Major rethink of power pricing urged

Bob Lloyd
Bob Lloyd
New Zealand householders are paying an excessively high share of the country's overall power price rises, energy management specialist Associate Prof Bob Lloyd says.

Prof Lloyd, a University of Otago physicist, says official Energy Data File figures show that in 2011 domestic electricity users paid 77% more in real terms than they did in 1990.

By contrast, commercial users, in a stronger bargaining position with power companies, actually paid 19% less in real terms that year.

And ''industrial'' users, mainly involved in manufacturing, paid slightly less, down 2.5% in real 2011 dollar terms, adjusted for inflation.

Prof Lloyd said development of the country's market-based competitive electricity pricing system in the 1990s had been partly promoted as providing cheaper energy for householders.

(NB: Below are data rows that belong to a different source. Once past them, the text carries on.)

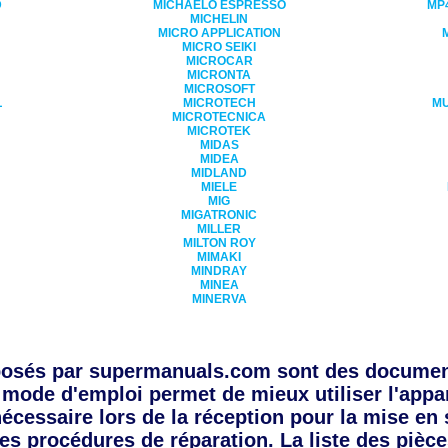
D
MICHAELO ESPRESSO
MP4
MICHELIN
MICRO APPLICATION
MICRO SEIKI
MICROCAR
MICRONTA
MICROSOFT
L
MICROTECH
MU
MICROTECNICA
MICROTEK
MIDAS
MIDEA
MIDLAND
N
MIELE
MIG
MIGATRONIC
MILLER
MILTON ROY
MIMAKI
MINDRAY
MINEA
MINERVA
posés par supermanuals.com sont des documen
 mode d'emploi permet de mieux utiliser l'appa
 nécessaire lors de la réception pour la mise en
les procédures de réparation. La liste des pièc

And in real, inflation-adjusted terms, the domestic electricity user had effectively paid a growing multibillion-dollar subsidy to commercial and industrial users, over the past two decades amounting to $1.1 billion in 2011 alone.

He urged a ''major rethink'' of the system, particularly to address the adverse effects on low income earners, including those facing ''fuel poverty'' and struggling to heat cold houses.

Prof Lloyd, who directs the physics department's energy studies programme, said he had calculated, using ministry figures, that the real overall cost of electricity in this country had risen 21% between 1990 and 2011.

If this increase had been made across the board between all sectors - residential, commercial and industrial- and the relative tariff prices per kilowatt hour kept constant at 1990 levels, then domestic users would have ''paid out a total of $2.3 billion'' in 2011, in real terms.

But $3.4 billion dollars had actually been paid by householders for electricity consumed that year.

The change in tariff price structure had resulted in an effective $1.1 billion subsidy from New Zealand householders to the commercial and industrial sectors in that year.

Detailed figures, given in the former Ministry of Economic Development's annual Energy Data File last year, showed domestic energy users paid 14.84 cents per kilowatt hour in 1990 in real, inflation-adjusted terms, but later paid 26.23 cents (77% more) in 2011.

By contrast, commercial users, including banks and other many other non-manufacturing businesses, had paid 19.63 cents per kilowatt hour in 1990, but paid only 15.85 cents in 2011 - down 19%, also in real 2011 dollar terms.

And industrial users had paid 9.35 cents in 2011, down slightly from 9.59 cents in 1990.

The market-oriented energy pricing system had been introduced, developed and maintained by successive governments.

He said it had clearly had unintended consequences for some householders and there was scope for improvements.